Attualità Coronavirus

Lockdown subito: pressing delle imprese sul governo

Anticipare la chiusura ad Halloween potrebbe salvarci dal Natale in quarantena

Anticipare la chiusura ad Halloween potrebbe salvarci dal Natale in quarantena

E se invece che a Natale chiudessimo tra un paio di settimane? E’ vero che l’aumento dei contagi delle ultime settimane è direttamente proporzionale a quello del numero dei tamponi effettuati, ma è pur vero che più tamponi si fanno e più casi continuano a uscire fuori. Se l’impennata sembra a tutti destinata a proseguire, e a trasferirsi pian piano nei reparti di ospedale portandoli al collasso, e se governo e comitato tecnico vedono ormai come ineludibile una nuova serrata entro la fine dell’anno, perché allora non anticiparla? Non sarebbe meglio, da un punto di vista sanitario, stroncare sul nascere la nuova ondata di infezioni senza attendere che s’infranga sulle nostre vite? E così provare contemporaneamente a salvaguardare, dal punto di vista economico, i consumi e le attività di negozianti e ristoratori che proprio durante le feste natalizie registrano i loro maggiori guadagni?

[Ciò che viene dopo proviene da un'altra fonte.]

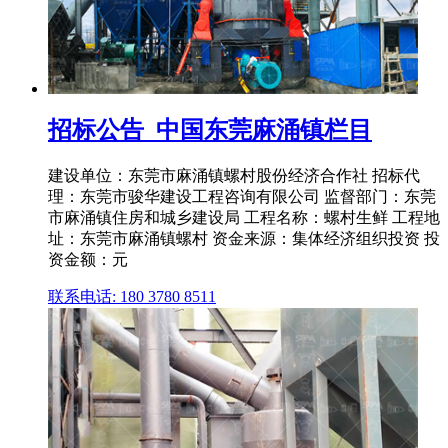
招标公告_中国东莞麻涌镇栏目
建设单位：东莞市麻涌镇螺村股份经济合作社 招标代
理：东莞市骏华建设工程咨询有限公司 监督部门：东莞
市麻涌镇住房和城乡建设局 工程名称：螺村生鲜 工程地
址：东莞市麻涌镇螺村 资金来源：集体经济组织投资 投
资金额：元
联系电话: 180 3780 8511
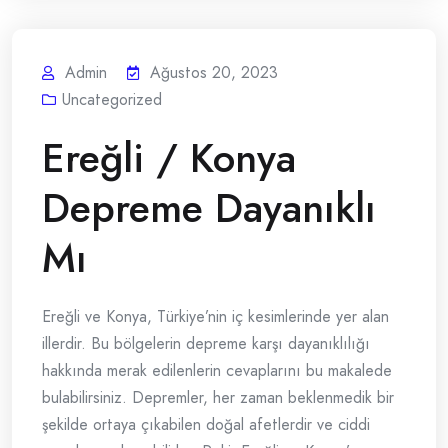
Admin
Ağustos 20, 2023
Uncategorized
Ereğli / Konya
Depreme Dayanıklı
Mı
Ereğli ve Konya, Türkiye’nin iç kesimlerinde yer alan
illerdir. Bu bölgelerin depreme karşı dayanıklılığı
hakkında merak edilenlerin cevaplarını bu makalede
bulabilirsiniz. Depremler, her zaman beklenmedik bir
şekilde ortaya çıkabilen doğal afetlerdir ve ciddi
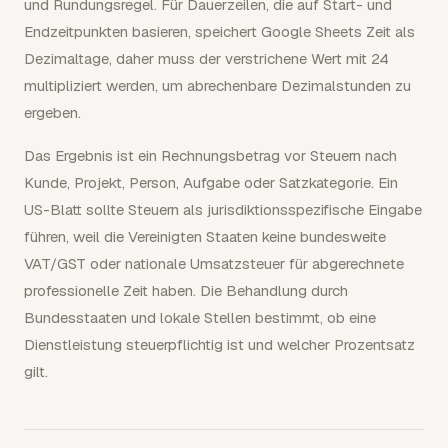
und Rundungsregel. Für Dauerzeilen, die auf Start- und
Endzeitpunkten basieren, speichert Google Sheets Zeit als
Dezimaltage, daher muss der verstrichene Wert mit 24
multipliziert werden, um abrechenbare Dezimalstunden zu
ergeben.
Das Ergebnis ist ein Rechnungsbetrag vor Steuern nach
Kunde, Projekt, Person, Aufgabe oder Satzkategorie. Ein
US-Blatt sollte Steuern als jurisdiktionsspezifische Eingabe
führen, weil die Vereinigten Staaten keine bundesweite
VAT/GST oder nationale Umsatzsteuer für abgerechnete
professionelle Zeit haben. Die Behandlung durch
Bundesstaaten und lokale Stellen bestimmt, ob eine
Dienstleistung steuerpflichtig ist und welcher Prozentsatz
gilt.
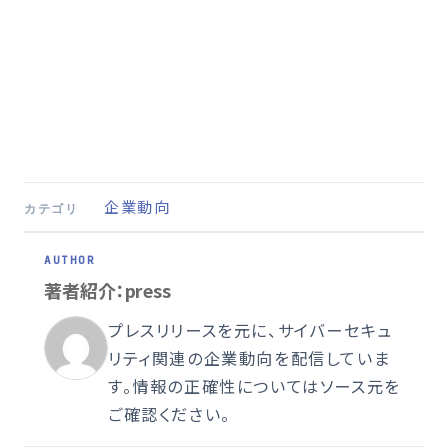
企業動向
カテゴリ
著者紹介：press
プレスリリースを元に、サイバーセキュ
リティ関連の企業動向を配信していま
す。情報の正確性についてはソース元を
ご確認ください。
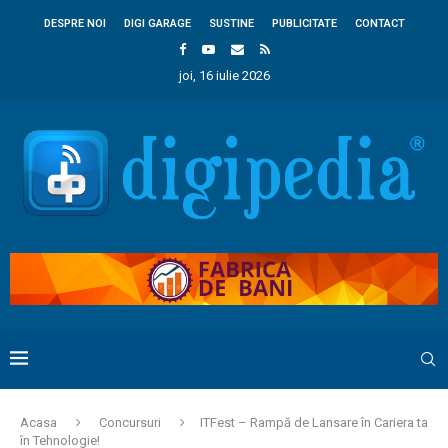
DESPRE NOI
DIGI GARAGE
SUSTINE
PUBLICITATE
CONTACT
joi, 16 iulie 2026
Acasa
Concursuri
ITFest – Rampă de Lansare în Cariera ta
în Tehnologie!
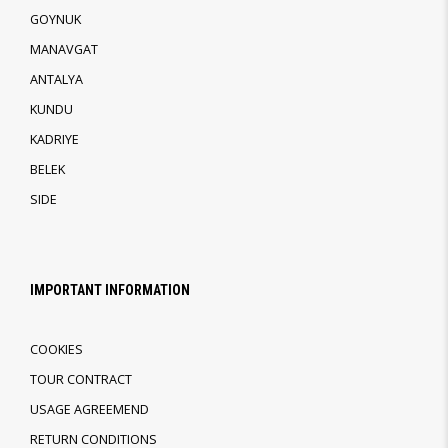
GOYNUK
MANAVGAT
ANTALYA
KUNDU
KADRIYE
BELEK
SIDE
IMPORTANT INFORMATION
COOKIES
TOUR CONTRACT
USAGE AGREEMEND
RETURN CONDITIONS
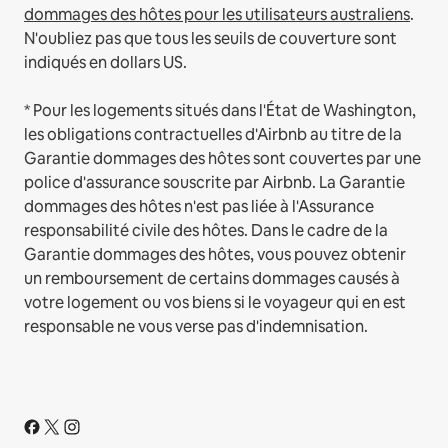
dommages des hôtes pour les utilisateurs australiens
.
N'oubliez pas que tous les seuils de couverture sont
indiqués en dollars US.
* Pour les logements situés dans l'État de Washington,
les obligations contractuelles d'Airbnb au titre de la
Garantie dommages des hôtes sont couvertes par une
police d'assurance souscrite par Airbnb. La Garantie
dommages des hôtes n'est pas liée à l'Assurance
responsabilité civile des hôtes. Dans le cadre de la
Garantie dommages des hôtes, vous pouvez obtenir
un remboursement de certains dommages causés à
votre logement ou vos biens si le voyageur qui en est
responsable ne vous verse pas d'indemnisation.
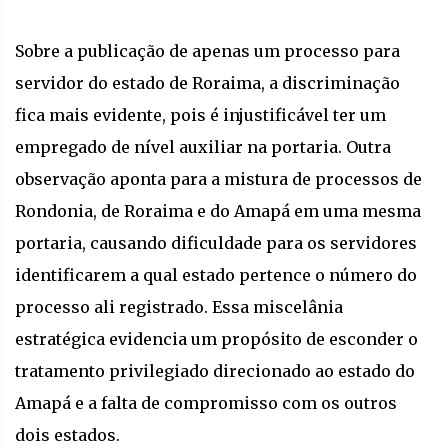
Sobre a publicação de apenas um processo para
servidor do estado de Roraima, a discriminação
fica mais evidente, pois é injustificável ter um
empregado de nível auxiliar na portaria. Outra
observação aponta para a mistura de processos de
Rondonia, de Roraima e do Amapá em uma mesma
portaria, causando dificuldade para os servidores
identificarem a qual estado pertence o número do
processo ali registrado. Essa miscelânia
estratégica evidencia um propósito de esconder o
tratamento privilegiado direcionado ao estado do
Amapá e a falta de compromisso com os outros
dois estados.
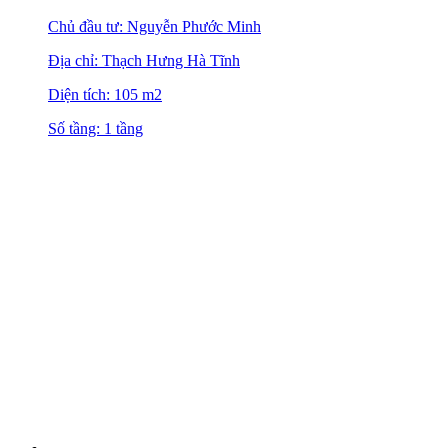
Chủ đầu tư: Nguyễn Phước Minh
Địa chỉ: Thạch Hưng Hà Tĩnh
Diện tích: 105 m2
Số tầng: 1 tầng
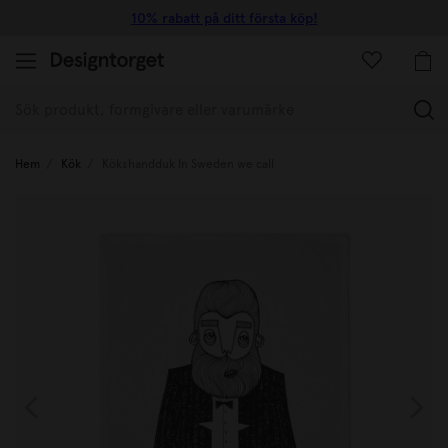
10% rabatt på ditt första köp!
(
Hem
Kök
Kökshandduk In Sweden we call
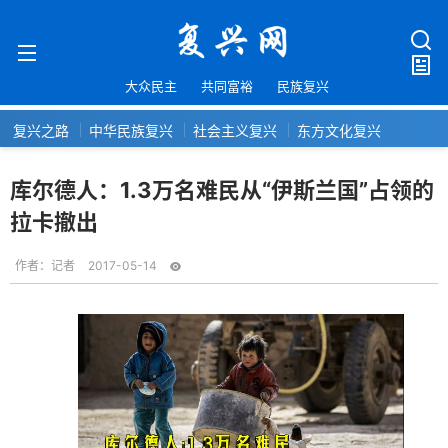
大众民主
共同富裕
民族复兴
复兴之路
中华民族复兴
社会主义复兴
东方文化复兴
库尔德人：1.3万名难民从“伊斯兰国”占领的
拉卡撤出
作者：
记者
2017-05-14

Imprenditori e commercianti premono sul governo affinché scongiuri lo scenario di un Natale in quarantena rendendo ancor più strette le attuali misure di contrasto all’epidemia (come il coprifuoco alle 22) e, possibilmente, anticipi già tra fine ottobre e inizio novembre il paventato lockdown. Meglio rinunciare ad  Halloween che al Natale. Secondo il Centro studi di Confindustria lo stop a dicembre, mese chiave per la nostra economia, rischia di costare fino a 16 miliardi di euro a settimana, lo 0,8% del Pil. Confcommercio calcola in 110 miliardi la spesa complessiva per i consumi durante il periodo natalizio, su un totale annuo di 900 miliardi. Il blocco a Natale sarebbe il colpo del ko anche per Confartigianato, secondo cui chiuderebbe un’impresa artigiana su tre.